Howe Comms 13-15 Detterman Ericsson Freeman

From: Dunn Christopher (cd295@psy.soton.ac.uk)
Date: Thu Mar 05 1998 - 13:54:32 GMT


Christopher Dunn: Detterman et al. Absurd environmentalism

Detterman claims that the authors of the target article ignore that
general I.Q is a strong factor in musical ability and that their
methodology is flawed. They criticise the authors for selecting
talented individuals to study, as they have pre selected their sample,
just as to select a basketball team to study height and baskets
scored. Basket ball players have already been pre-selected because
they are tall, thus all the musical subjects selected had good genes
and lots of practice.

> Retrospective accounts of musical talent. Much of the literature on
> musical accomplishment is retrospective as acknowledged by Howe,
> Davidson, and Sloboda. Groups of musically skilled subjects are
> identified and then studied. This approach is useless for identifying
> musical talent. The problem is that the groups are self-selected on the
> very variable of interest.. Suppose we correlate the height of National
> Basketball Association (NBA) players with the number of points they
> score. This correlation is close to zero. Should one conclude that
> height is unimportant in professional basketball? That would be
> foolish. But that is what Howe, Davidson, and Sloboda do.

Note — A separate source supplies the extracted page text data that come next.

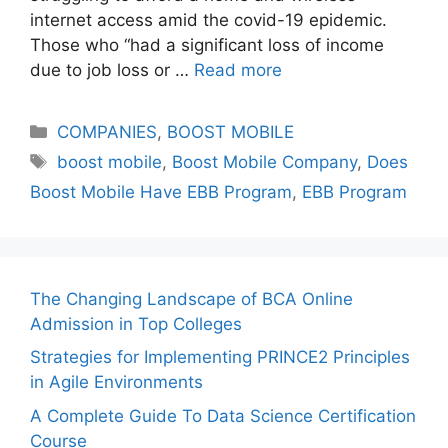
internet access amid the covid-19 epidemic.
Those who “had a significant loss of income
due to job loss or …
Read more
Categories
COMPANIES
,
BOOST MOBILE
Tags
boost mobile
,
Boost Mobile Company
,
Does
Boost Mobile Have EBB Program
,
EBB Program
The Changing Landscape of BCA Online
Admission in Top Colleges
Strategies for Implementing PRINCE2 Principles
in Agile Environments
A Complete Guide To Data Science Certification
Course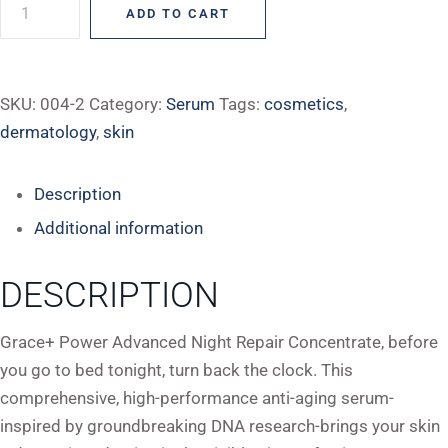
ADD TO CART
SKU:
004-2
Category:
Serum
Tags:
cosmetics
,
dermatology
,
skin
Description
Additional information
DESCRIPTION
Grace+ Power Advanced Night Repair Concentrate, before
you go to bed tonight, turn back the clock. This
comprehensive, high-performance anti-aging serum-
inspired by groundbreaking DNA research-brings your skin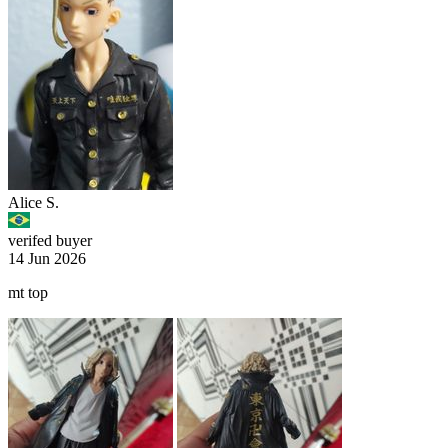
Alice S.
verifed buyer
14 Jun 2026
mt top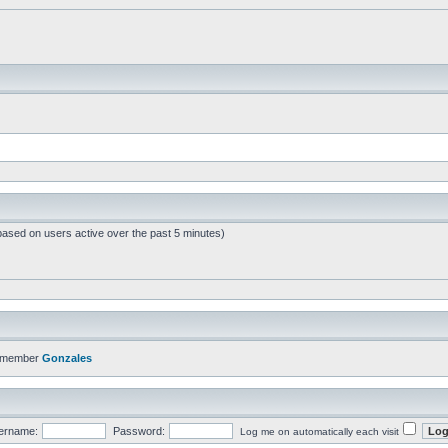
based on users active over the past 5 minutes)
t member
Gonzales
ername:
Password:
Log me on automatically each visit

They claim that individuals with low I.Q will never be good at music,
but what about autistic savants? Surely they have very low I.Q but a
talent for music. Also if talent is domain specific surely Some one can
have an exceptional talent in one area have a poor I.Q. This also
assumes I.Q tests are the valid, they are not without th r problems.
The fact that people do not get uniform musical training or have equal
interest in music means that genetic factors are camouflaged. Until
someone discovers the music talent gene some radically unethical
longitudinal experiment to settle it, the argument will just go on and
on without end. Although Detterman claims it could be settled a
hypothetical experiment such as

> If Howe, Sloboda, and Davidson still believe in absurd environmentalism
> they can easily convert us to their point of view. Simply randomly
> select 100 persons with mental retardation and 100 persons of high IQ
> and give them 10 years of deliberate practice. If , at the end of the
> 10 years, both groups are equally outstanding musicians, we will be
> instantly converted to their position. Further, they will have done an
> exceptional social service by supplying mentally retarded persons with
> a profession. Unfortunately, we know from existing literature it will
> become clear that they are wrong well before the 10 years are up.
> Deliberate practice, important though it is to exceptional
> accomplishment, will not equalise outcome despite the best of
> intentions.

They also claim there are societal reasons why the practice theory is
more acceptable, to our capitalist culture, if you work hard you will
do well if you don't you will fail, and its your own fault. However
supporting this line gets people to work hard but does not help us
solve the argument. Also if people started blaming the genes for
every screw up they made, it would make problems in society even more
complicated and difficult to solve.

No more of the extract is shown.